--- SUPPLIED ENTRIES Enclosed Below ---

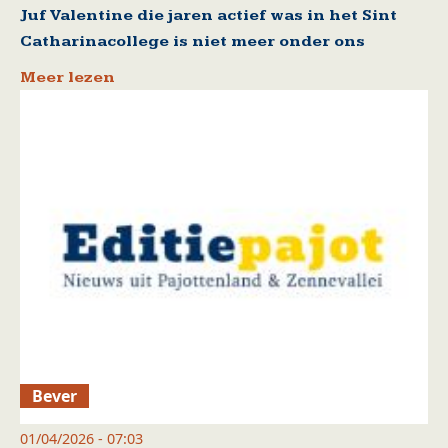
Juf Valentine die jaren actief was in het Sint
Catharinacollege is niet meer onder ons
Meer lezen
Bever
01/04/2026 - 07:03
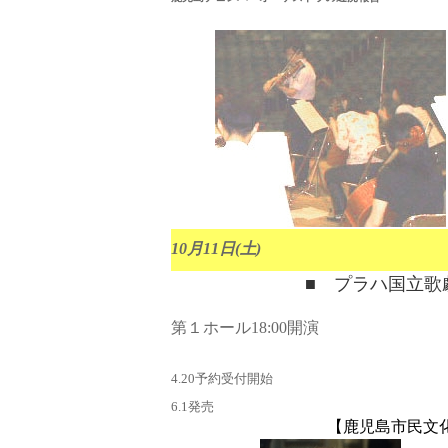
10月11日(土)
■ プラハ国立歌
第１ホール18:00開演
4.20予約受付開始
6.1発売
【鹿児島市民文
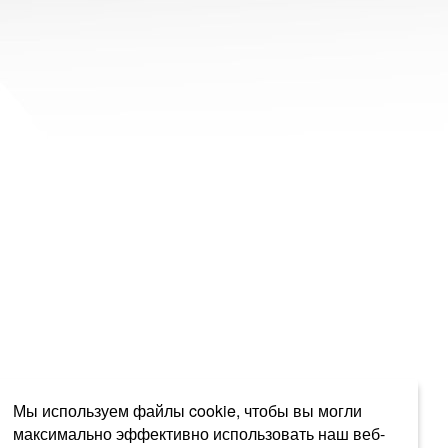
Мы используем файлы cookie, чтобы вы могли
максимально эффективно использовать наш веб-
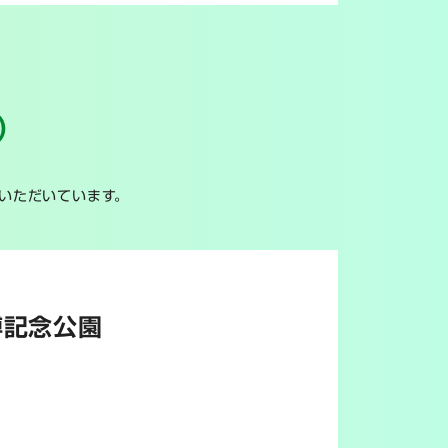
）
いただいています。
万博記念公園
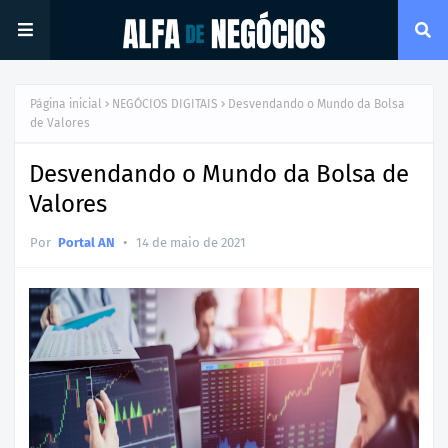
Página inicial
NEGÓCIOS DIGITAIS
Desvendando o Mundo da Bolsa
de Valores
Desvendando o Mundo da Bolsa de
Valores
•
Por
Portal AN
14 de maio de 2021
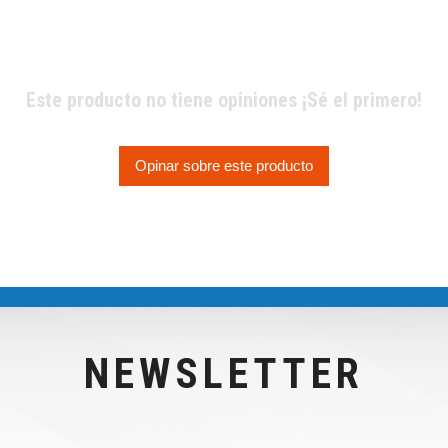
Este producto no tiene opiniones ¡Sé el primero!
Opinar sobre este producto
NEWSLETTER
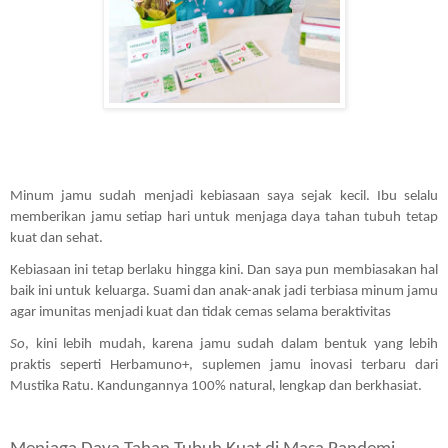
Minum jamu sudah menjadi kebiasaan saya sejak kecil. Ibu selalu 
memberikan jamu setiap hari untuk menjaga daya tahan tubuh tetap 
kuat dan sehat. 
Kebiasaan ini tetap berlaku hingga kini. Dan saya pun membiasakan hal 
baik ini untuk keluarga. Suami dan anak-anak jadi terbiasa minum jamu 
agar imunitas menjadi kuat dan tidak cemas selama beraktivitas 
So
, kini lebih mudah, karena jamu sudah dalam bentuk yang lebih 
praktis seperti Herbamuno+, suplemen jamu inovasi terbaru dari 
Mustika Ratu. Kandungannya 100% natural, lengkap dan berkhasiat.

--- End of Enclosed SUPPLIED ENTRIES ---

To answer, report how many lines of the listing contain the word "untuk", as a number with nothing else.

2